Exercise aim: Among the entries that follow, find every line with the word "Chemie" and copy it.

════════

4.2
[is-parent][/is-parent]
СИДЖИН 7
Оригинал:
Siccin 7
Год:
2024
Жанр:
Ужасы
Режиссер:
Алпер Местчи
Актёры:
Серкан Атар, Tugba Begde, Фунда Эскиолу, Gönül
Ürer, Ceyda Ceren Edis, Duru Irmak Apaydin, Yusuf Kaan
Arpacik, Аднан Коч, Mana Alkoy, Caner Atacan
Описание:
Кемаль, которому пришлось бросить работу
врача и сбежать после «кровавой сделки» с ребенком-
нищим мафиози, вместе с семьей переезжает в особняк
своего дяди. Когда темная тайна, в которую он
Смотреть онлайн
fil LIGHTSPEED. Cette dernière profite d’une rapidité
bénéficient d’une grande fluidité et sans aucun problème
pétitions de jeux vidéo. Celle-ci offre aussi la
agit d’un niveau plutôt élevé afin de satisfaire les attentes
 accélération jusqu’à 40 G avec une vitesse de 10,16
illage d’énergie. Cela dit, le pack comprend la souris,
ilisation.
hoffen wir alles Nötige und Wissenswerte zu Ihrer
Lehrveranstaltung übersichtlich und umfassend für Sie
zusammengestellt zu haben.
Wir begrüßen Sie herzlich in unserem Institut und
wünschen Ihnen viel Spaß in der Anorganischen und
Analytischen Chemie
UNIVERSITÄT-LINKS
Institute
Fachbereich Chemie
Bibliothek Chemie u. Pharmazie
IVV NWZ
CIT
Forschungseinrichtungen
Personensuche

════════

Answer section:
Analytischen Chemie
Fachbereich Chemie
Bibliothek Chemie u. Pharmazie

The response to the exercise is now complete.